Ce dernier mot, elle le hurla, brandissant son bâton, l’abaissant aussitôt pour cogner, trancher sans relâche. Elle se libéra, se retrouva rapidement campée sur ses pieds, en rage. Et elle avança tout en continuant à danser avec son arme, assenant coup et fauche à chaque pas, à chaque mot qu’elle prononça.

— Tu bousilles mon rêve de gosse ! Moi qui espérais tant des autres êtres pensants de cet univers. Moi qui voulais tant y croire, qui voulais croire que vous valiez mieux que nous ! Et c’est toi que nous rencontrons ! Comme si les humains avaient besoin de toi pour s’entre-tuer, s’autodétruire et détruire ce qui les entoure. Ils savent très bien le faire tout seul. Et toi, tu les as encouragés, tu les as poussés !

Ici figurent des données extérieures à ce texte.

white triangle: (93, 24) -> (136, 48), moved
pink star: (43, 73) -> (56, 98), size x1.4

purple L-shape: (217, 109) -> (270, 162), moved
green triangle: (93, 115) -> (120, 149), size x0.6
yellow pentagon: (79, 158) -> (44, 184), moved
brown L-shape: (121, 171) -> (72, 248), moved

Elle avança encore, chargeant tout en évitant ou repoussant le gros de ses attaques, ignorant tout ce qui passait au travers de sa défense.

— Tu aimes notre guerre, hein ? Nos guerres ! Tu es aussi pourri et arrogant que nous pouvons l’être, nous, humains. Oui, j’ai vu en toi. Tu savais que je pouvais survivre !

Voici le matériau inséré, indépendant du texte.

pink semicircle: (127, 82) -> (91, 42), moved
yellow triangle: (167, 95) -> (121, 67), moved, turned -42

— Oh oui ! Je voulais voir ce que ça fait de mourir étouffé sous terre, mais je n’ai jamais laissé vivre mes sujets assez longtemps pour ça. Je t’ai donné une chance infiniment faible. Si personne ne t’avait sauvé, j’aurais étudié ton agonie. Mais là, c’est mieux ! Tu t’es accrochée, et tu es revenue !

— Je comprends que tu t’es servi de nous, Tu t’es joué de tous ces gens comme de ton propre pantin, tu les as manipulés pour assouvir ta soif d’expérience sur nous, simples humains. Et au final, le seul qui s’est intéressé à toi autrement que comme un sujet d’étude, le seul qui ne t’aurait pas torturé au nom d’un intérêt scientifique, qui a vu d’autres possibilités en toi, tu as fini par le tuer, lui aussi. Tu l’as trahi !

— Je l’ai juste traité comme j’ai été traité. Vous aussi, les humains, vous aimez jouer à la souffrance. Oui, les tiens auraient maltraité mon corps. Je l’ai vu. Je ne pouvais pas vous laisser faire. Et vos émotions, elles font… mal ! Ce que vous appelez l’amour, la peine, la joie… la haine !… Si mal ! Alors j’ai joué pour comprendre, pour ne plus avoir mal. Et je lui ai appris ce que j’avais appris. Il avait envie d’apprendre. Et oui, il y gagnait !

Il jubilait. Elle en était écœurée.

— Son arrogance, sa cupidité… Tout cela t’a perverti, a fait de toi un être dégénéré, malsain, incontrôlable, hélas… C’est clair. Toi aussi, tu es un démon. Je ne peux te laisser vivre. Je ne sais pas encore comment, mais… Je dois te tuer !

Elle tenta d’enfoncer sa défense. Elle l’entendait rire dans sa tête.

— Mais toi, tu n’es pas différente. Toi aussi, tu aimes la guerre. Oui, je l’ai vu en toi, et je les vois. Tes dragons. Ils attaquent ma petite armée en ce moment-même. Regarde ! Comme tu l’avais prévu ! Continue la guerre pour moi !

— Hein ?

— Tue pour moi.

— Tu es malade !

— Qu’est-ce qui te dit que je suis différent ? Tu ne veux pas connaître les miens ? Regarde !

Elle résista.

— Non, je ne veux pas savoir. Inutile ! J’ai vu. Je sais qu’ils sont loin. Cela me suffit. Je ne veux pas gâcher le reste.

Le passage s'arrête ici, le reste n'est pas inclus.